> **Page-level text extractions**:
*** Begin section ***

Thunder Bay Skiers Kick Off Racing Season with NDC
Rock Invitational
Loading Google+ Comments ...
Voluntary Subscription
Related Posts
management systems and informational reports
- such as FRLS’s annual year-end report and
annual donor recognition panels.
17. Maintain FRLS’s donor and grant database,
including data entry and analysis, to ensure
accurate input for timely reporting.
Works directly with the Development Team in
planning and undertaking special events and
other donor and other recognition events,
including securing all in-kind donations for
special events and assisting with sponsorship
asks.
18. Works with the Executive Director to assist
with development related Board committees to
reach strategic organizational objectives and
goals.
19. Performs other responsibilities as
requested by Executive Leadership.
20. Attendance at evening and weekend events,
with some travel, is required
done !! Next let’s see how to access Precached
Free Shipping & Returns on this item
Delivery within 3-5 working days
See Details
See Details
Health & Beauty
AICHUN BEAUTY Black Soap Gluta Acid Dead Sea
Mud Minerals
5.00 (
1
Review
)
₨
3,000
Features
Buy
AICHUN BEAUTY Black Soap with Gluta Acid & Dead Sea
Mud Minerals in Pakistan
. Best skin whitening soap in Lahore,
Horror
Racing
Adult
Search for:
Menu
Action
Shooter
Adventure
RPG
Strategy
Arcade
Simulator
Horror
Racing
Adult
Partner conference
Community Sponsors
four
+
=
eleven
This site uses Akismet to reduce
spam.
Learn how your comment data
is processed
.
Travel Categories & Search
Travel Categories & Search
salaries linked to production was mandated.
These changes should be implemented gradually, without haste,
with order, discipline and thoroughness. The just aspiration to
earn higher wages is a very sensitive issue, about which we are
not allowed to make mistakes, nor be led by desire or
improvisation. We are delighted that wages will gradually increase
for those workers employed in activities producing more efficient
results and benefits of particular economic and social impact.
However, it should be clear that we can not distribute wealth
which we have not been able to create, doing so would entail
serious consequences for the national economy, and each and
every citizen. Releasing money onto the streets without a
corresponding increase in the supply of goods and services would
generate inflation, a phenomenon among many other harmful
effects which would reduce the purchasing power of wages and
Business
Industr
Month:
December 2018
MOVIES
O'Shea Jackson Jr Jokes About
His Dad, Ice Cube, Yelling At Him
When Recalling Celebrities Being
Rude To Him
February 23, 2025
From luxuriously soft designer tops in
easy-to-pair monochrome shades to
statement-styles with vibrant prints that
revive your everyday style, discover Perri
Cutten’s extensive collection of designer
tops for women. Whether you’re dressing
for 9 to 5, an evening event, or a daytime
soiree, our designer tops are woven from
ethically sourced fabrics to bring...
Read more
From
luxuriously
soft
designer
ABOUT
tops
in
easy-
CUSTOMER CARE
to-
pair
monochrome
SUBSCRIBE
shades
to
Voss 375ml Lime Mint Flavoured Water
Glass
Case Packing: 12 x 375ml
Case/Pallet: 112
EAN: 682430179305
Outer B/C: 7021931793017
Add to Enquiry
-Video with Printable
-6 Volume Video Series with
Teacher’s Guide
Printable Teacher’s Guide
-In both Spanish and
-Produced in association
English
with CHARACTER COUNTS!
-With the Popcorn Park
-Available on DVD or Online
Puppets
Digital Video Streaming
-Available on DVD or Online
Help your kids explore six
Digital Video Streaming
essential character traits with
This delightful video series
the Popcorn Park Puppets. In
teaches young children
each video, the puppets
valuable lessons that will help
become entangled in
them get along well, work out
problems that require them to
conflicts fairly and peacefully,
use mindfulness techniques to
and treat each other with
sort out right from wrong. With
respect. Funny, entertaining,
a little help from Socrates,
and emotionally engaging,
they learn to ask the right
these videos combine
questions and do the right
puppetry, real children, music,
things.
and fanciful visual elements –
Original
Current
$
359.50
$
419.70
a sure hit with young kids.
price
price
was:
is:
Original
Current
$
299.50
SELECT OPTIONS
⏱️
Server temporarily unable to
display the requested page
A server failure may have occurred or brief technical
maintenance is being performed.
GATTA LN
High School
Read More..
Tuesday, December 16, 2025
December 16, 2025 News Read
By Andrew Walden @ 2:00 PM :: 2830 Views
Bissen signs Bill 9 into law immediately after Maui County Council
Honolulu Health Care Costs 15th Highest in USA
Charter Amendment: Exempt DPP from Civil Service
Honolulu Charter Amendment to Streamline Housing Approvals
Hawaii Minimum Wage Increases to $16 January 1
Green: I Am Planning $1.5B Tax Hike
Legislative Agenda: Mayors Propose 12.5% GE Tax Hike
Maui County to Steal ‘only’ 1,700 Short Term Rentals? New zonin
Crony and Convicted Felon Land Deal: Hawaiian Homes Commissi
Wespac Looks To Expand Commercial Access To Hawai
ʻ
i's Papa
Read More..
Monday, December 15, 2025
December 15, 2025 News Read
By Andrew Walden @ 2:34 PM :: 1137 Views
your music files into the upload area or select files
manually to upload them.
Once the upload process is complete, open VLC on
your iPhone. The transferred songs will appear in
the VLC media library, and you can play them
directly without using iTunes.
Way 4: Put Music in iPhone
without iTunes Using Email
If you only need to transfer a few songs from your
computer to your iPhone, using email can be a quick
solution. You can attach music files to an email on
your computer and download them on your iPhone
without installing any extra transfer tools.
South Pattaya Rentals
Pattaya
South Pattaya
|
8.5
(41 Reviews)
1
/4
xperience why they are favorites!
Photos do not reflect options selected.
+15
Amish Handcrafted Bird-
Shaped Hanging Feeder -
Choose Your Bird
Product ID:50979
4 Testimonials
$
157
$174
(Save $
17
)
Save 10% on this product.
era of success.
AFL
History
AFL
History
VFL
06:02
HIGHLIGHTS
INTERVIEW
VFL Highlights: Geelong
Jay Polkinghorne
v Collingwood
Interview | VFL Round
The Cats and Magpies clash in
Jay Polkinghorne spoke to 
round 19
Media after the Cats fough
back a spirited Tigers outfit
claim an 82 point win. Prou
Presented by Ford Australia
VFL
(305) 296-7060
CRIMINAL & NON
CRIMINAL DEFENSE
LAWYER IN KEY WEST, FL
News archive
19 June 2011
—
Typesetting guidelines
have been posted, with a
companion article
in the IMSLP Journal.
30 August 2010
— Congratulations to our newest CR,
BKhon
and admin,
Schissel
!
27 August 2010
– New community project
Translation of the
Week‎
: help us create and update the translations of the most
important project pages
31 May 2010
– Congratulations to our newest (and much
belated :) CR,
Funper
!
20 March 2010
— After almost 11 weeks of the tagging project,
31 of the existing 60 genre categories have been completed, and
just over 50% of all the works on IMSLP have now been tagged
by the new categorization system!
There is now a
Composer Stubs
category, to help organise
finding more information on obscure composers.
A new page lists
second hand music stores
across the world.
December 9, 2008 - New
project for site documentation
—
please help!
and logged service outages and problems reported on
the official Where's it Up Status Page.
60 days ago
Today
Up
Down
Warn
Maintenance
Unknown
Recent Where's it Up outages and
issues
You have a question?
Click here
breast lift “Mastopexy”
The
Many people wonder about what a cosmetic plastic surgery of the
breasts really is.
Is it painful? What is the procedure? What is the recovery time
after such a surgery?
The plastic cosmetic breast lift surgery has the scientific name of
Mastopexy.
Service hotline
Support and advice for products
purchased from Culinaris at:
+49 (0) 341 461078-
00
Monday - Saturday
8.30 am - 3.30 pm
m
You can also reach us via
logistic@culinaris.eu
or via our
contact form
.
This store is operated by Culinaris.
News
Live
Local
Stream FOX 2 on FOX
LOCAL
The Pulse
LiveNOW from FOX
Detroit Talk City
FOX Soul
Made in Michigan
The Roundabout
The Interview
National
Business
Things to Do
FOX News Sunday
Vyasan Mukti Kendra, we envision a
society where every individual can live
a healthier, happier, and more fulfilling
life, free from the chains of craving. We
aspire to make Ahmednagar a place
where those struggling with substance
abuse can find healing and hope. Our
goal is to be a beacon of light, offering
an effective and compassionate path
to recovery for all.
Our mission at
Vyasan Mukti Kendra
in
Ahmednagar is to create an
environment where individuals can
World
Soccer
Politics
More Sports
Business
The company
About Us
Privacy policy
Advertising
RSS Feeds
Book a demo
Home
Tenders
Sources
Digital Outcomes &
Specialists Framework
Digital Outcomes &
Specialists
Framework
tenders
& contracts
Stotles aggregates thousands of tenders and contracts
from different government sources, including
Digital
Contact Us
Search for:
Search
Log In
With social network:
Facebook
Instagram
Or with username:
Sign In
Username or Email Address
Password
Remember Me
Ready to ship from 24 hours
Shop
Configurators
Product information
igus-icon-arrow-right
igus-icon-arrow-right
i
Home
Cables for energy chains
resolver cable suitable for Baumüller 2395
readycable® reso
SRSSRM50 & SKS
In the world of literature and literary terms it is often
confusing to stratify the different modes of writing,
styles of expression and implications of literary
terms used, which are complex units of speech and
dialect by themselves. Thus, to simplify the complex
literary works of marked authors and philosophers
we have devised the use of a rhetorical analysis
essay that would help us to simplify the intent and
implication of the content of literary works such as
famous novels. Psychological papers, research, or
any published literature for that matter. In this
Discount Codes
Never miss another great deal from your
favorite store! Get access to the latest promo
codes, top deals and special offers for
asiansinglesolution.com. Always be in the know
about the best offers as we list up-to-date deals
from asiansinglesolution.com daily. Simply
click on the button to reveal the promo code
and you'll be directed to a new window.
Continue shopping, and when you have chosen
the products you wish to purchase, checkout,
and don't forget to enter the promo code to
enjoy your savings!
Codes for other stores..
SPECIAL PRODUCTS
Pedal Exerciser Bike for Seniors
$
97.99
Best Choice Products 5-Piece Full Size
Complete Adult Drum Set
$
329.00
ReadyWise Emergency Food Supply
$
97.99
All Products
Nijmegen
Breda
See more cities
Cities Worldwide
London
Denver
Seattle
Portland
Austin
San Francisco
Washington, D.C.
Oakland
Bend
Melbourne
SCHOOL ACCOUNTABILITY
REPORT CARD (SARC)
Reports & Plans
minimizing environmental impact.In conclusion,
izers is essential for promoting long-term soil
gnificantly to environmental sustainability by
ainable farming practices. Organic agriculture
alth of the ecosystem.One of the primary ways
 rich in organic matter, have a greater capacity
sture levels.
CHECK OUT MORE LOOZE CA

*** End section ***

> **Required work**: Reproduce exactly the lines from the beginning of the entries above up to and including the line that contains "Free Shipping & Returns on this item".

> **Response box**:
Thunder Bay Skiers Kick Off Racing Season with NDC
Rock Invitational
Loading Google+ Comments ...
Voluntary Subscription
Related Posts
management systems and informational reports
- such as FRLS’s annual year-end report and
annual donor recognition panels.
17. Maintain FRLS’s donor and grant database,
including data entry and analysis, to ensure
accurate input for timely reporting.
Works directly with the Development Team in
planning and undertaking special events and
other donor and other recognition events,
including securing all in-kind donations for
special events and assisting with sponsorship
asks.
18. Works with the Executive Director to assist
with development related Board committees to
reach strategic organizational objectives and
goals.
19. Performs other responsibilities as
requested by Executive Leadership.
20. Attendance at evening and weekend events,
with some travel, is required
done !! Next let’s see how to access Precached
Free Shipping & Returns on this item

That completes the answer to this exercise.